### ABOUT THIS TASK
Here are the records. Write out exactly the lines between the one holding "riesgo tu vida dentro de algún campus." and the one holding "proper dengan kamera sendiri", inclusive.

[Records from a data collection]
Start of Block

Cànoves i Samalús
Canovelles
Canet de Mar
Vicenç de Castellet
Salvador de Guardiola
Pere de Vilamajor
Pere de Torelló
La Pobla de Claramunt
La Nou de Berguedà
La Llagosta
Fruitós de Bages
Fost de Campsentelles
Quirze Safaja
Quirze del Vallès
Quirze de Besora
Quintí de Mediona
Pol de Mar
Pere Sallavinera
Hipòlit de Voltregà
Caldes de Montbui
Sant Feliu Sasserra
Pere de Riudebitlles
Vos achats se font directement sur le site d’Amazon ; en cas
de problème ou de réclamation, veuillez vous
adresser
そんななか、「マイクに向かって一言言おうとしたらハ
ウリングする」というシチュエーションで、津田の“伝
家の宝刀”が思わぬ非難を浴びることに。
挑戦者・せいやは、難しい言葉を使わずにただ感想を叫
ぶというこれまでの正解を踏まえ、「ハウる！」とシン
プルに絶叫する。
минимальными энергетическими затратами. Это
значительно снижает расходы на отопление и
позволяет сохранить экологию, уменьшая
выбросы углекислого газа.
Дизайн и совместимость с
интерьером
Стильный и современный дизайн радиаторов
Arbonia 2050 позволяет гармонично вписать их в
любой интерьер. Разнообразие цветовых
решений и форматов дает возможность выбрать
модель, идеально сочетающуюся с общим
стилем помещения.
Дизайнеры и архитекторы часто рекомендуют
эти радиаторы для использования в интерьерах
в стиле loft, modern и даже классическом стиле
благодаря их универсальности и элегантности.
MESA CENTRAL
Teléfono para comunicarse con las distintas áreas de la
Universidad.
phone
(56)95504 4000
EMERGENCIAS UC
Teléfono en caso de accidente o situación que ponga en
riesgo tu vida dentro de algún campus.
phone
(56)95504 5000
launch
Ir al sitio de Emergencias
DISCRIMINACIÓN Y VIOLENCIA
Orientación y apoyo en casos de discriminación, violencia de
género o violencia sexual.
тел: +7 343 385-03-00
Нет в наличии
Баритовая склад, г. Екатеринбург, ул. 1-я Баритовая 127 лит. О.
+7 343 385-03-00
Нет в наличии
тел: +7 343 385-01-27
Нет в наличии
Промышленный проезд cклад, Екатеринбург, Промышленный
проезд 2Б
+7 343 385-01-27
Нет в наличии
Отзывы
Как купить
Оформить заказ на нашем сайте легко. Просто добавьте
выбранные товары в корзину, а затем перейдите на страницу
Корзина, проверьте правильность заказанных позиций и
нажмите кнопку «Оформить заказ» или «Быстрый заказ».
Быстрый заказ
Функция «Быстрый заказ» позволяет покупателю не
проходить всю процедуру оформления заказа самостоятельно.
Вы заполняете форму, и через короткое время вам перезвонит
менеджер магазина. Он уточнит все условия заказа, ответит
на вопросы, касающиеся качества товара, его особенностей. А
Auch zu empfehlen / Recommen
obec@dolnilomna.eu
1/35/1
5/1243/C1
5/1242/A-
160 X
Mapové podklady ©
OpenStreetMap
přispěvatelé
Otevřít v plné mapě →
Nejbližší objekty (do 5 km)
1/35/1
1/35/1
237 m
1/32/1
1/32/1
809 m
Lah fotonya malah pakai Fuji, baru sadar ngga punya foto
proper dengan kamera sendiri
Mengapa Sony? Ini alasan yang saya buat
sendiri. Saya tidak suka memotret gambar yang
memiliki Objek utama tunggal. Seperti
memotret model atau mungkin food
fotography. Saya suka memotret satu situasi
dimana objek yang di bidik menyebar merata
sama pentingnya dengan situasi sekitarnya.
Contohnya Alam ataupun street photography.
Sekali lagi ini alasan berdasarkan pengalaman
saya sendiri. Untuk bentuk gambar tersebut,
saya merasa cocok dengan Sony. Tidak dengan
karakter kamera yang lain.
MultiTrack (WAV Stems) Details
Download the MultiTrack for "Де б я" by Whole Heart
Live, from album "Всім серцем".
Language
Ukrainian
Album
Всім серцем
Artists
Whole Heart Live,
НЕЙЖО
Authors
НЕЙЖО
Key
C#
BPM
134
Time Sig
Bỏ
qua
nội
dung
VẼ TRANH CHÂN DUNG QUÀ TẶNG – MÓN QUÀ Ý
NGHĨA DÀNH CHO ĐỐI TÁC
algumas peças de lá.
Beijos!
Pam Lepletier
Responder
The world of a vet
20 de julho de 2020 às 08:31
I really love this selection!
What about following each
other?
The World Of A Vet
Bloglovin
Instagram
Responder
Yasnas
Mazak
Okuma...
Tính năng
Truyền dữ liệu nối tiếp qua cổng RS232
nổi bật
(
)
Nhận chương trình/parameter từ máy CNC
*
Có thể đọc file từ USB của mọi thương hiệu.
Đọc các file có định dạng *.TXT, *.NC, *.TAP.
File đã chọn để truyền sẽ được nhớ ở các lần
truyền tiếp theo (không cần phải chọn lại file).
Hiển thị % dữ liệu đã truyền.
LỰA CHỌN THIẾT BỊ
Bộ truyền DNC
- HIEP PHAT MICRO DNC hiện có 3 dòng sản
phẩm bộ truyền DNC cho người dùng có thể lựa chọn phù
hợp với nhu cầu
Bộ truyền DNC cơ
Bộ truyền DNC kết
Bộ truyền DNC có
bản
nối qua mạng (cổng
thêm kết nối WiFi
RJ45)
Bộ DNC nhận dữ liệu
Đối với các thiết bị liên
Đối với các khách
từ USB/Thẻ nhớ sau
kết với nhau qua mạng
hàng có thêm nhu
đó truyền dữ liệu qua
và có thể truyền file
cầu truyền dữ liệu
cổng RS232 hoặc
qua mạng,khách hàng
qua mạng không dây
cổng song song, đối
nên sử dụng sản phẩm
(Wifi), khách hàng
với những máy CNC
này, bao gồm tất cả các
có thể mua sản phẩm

End of Block

### ANSWER FOR THE TASK
riesgo tu vida dentro de algún campus.
phone
(56)95504 5000
launch
Ir al sitio de Emergencias
DISCRIMINACIÓN Y VIOLENCIA
Orientación y apoyo en casos de discriminación, violencia de
género o violencia sexual.
тел: +7 343 385-03-00
Нет в наличии
Баритовая склад, г. Екатеринбург, ул. 1-я Баритовая 127 лит. О.
+7 343 385-03-00
Нет в наличии
тел: +7 343 385-01-27
Нет в наличии
Промышленный проезд cклад, Екатеринбург, Промышленный
проезд 2Б
+7 343 385-01-27
Нет в наличии
Отзывы
Как купить
Оформить заказ на нашем сайте легко. Просто добавьте
выбранные товары в корзину, а затем перейдите на страницу
Корзина, проверьте правильность заказанных позиций и
нажмите кнопку «Оформить заказ» или «Быстрый заказ».
Быстрый заказ
Функция «Быстрый заказ» позволяет покупателю не
проходить всю процедуру оформления заказа самостоятельно.
Вы заполняете форму, и через короткое время вам перезвонит
менеджер магазина. Он уточнит все условия заказа, ответит
на вопросы, касающиеся качества товара, его особенностей. А
Auch zu empfehlen / Recommen
obec@dolnilomna.eu
1/35/1
5/1243/C1
5/1242/A-
160 X
Mapové podklady ©
OpenStreetMap
přispěvatelé
Otevřít v plné mapě →
Nejbližší objekty (do 5 km)
1/35/1
1/35/1
237 m
1/32/1
1/32/1
809 m
Lah fotonya malah pakai Fuji, baru sadar ngga punya foto
proper dengan kamera sendiri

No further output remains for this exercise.